[Dataset entries]
====================

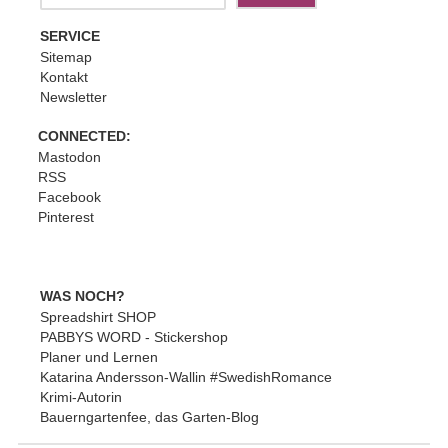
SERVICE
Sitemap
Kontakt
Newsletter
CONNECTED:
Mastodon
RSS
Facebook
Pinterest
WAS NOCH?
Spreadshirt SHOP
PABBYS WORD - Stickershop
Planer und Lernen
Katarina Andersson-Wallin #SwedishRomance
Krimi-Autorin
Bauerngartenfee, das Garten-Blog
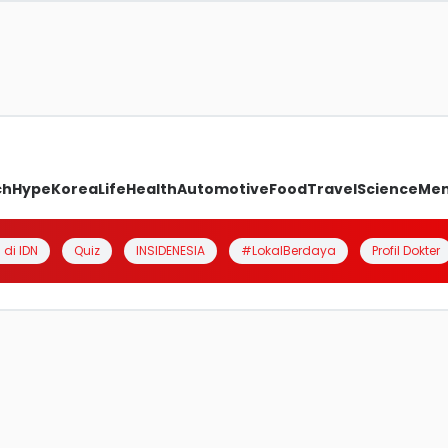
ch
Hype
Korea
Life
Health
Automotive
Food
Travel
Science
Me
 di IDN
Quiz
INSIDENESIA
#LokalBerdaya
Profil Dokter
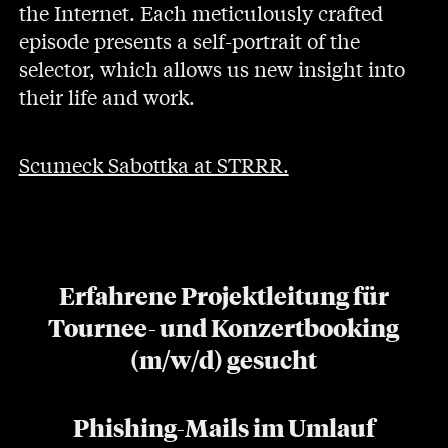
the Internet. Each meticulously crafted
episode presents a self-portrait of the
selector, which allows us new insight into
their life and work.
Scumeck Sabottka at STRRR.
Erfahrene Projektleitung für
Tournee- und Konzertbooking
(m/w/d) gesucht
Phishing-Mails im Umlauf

====================

Output each record above word for word, leaving out images.

SERVICE
Sitemap
Kontakt
Newsletter
CONNECTED:
Mastodon
RSS
Facebook
Pinterest
WAS NOCH?
Spreadshirt SHOP
PABBYS WORD - Stickershop
Planer und Lernen
Katarina Andersson-Wallin #SwedishRomance
Krimi-Autorin
Bauerngartenfee, das Garten-Blog
ch
Hype
Korea
Life
Health
Automotive
Food
Travel
Science
Me
 di IDN
Quiz
INSIDENESIA
#LokalBerdaya
Profil Dokter
the Internet. Each meticulously crafted
episode presents a self-portrait of the
selector, which allows us new insight into
their life and work.
Scumeck Sabottka at STRRR.
Erfahrene Projektleitung für
Tournee- und Konzertbooking
(m/w/d) gesucht
Phishing-Mails im Umlauf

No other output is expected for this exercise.